Busting car seat myths during Child Passenger Safety Week, Local hospital offers inspections Tuesday
Indianapolis, Ind. (Sept. 15, 2015) – Are you certain your child’s car seat is installed the right way?
Buckle Up For Life wants to bust some myths about car seats in honor Child Passenger Safety Week.
“Nationwide, three out of four car seats are installed incorrectly,” said Nathan Washatka, Child Passenger Safety Technician. “No parent wakes up in the morning thinking I’m going to go install my child’s seat improperly, but nationwide three out of four are, which just goes to show how easy it is to make mistakes when installing seats.”
Buckle Up For Life is a national program created ten years ago through a partnership between Cincinnati Children’s and Toyota.
“It’s daunting,” said Washatka. “There’s a lot of seats out there and there’s a lot of information. I’m a new parent myself, so I can sympathize with how overwhelming the tasks of parenting are.”
One of the myths Washatka wants to clear up is that used car seats are always safe. He says the truth is, car seats have expiration dates and it’s not always obvious a car seat has been involved in a car crash.
“What we want to avoid is going to a garage sale or a second hand store and buying a seat that could have come from anywhere because it could have been involved in crashes or it could be recalled. Do your best to know the history of the seat. That’s the most important thing.”

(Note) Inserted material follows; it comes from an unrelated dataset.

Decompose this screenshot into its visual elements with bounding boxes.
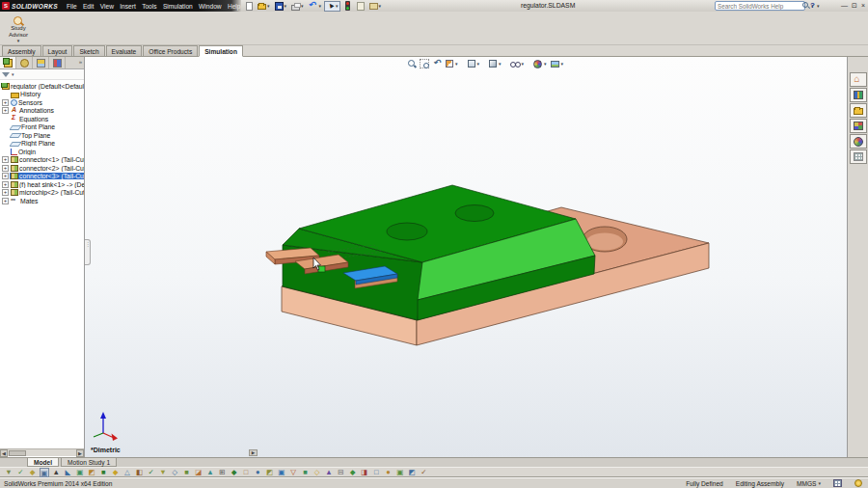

Washatka also says kids should sit in the back seat until they turn 13-years-old.
“Airbags are designed to interact with adult bodies and so children younger than 13 who are sitting in the front seat, they can actually be injured by those airbags. We want children under 4’9” to use a booster seat. A lot of parents, with good intentions, move their kids from forward facing car seats to seatbelts, when actually what we want is for those kids to move to booster seats.”
“Some folks believe that once a child turns one you can turn their car seat and face it forward. That used to be the recommendation, but the American Academy of Pediatrics now recommends that kids remain rear facing until at least age two. We want children from about the age of two to about the age of five, we want them in a forward facing car seat with a 5-point harness and then we want to put them in booster seats after that. ”
Another myth is the pricier the car seat, the better.
“All car seats are required to meet the same safety standards, so a car seat that’s several hundred dollars is passing the same exact safety test as a car seat that is much less expensive,” said Washatka.
The Buckle Up For Life website walks you through how to install different stages of car seats and lets you search by zip code to find car seat experts.
Meanwhile, Franciscan St. Francis Health is offering free inspections with certified technicians available to advise on the proper use of seats. The event is 3:30 to 6:30 p.m. Tuesday in the parking lot of Franciscan St. Francis Weight Loss Center at 5230-A E. Stop 11 Road.
If unable to visit the inspection sites, you can arrange for free inspections by calling 317-528-5774.
Language interpreters will be on hand to assist Hispanic and Burmese/Chin parents and adult caregivers. Children’s car seats will be provided free for those who prove financial need; however, children must be on hand unless the mother is pregnant.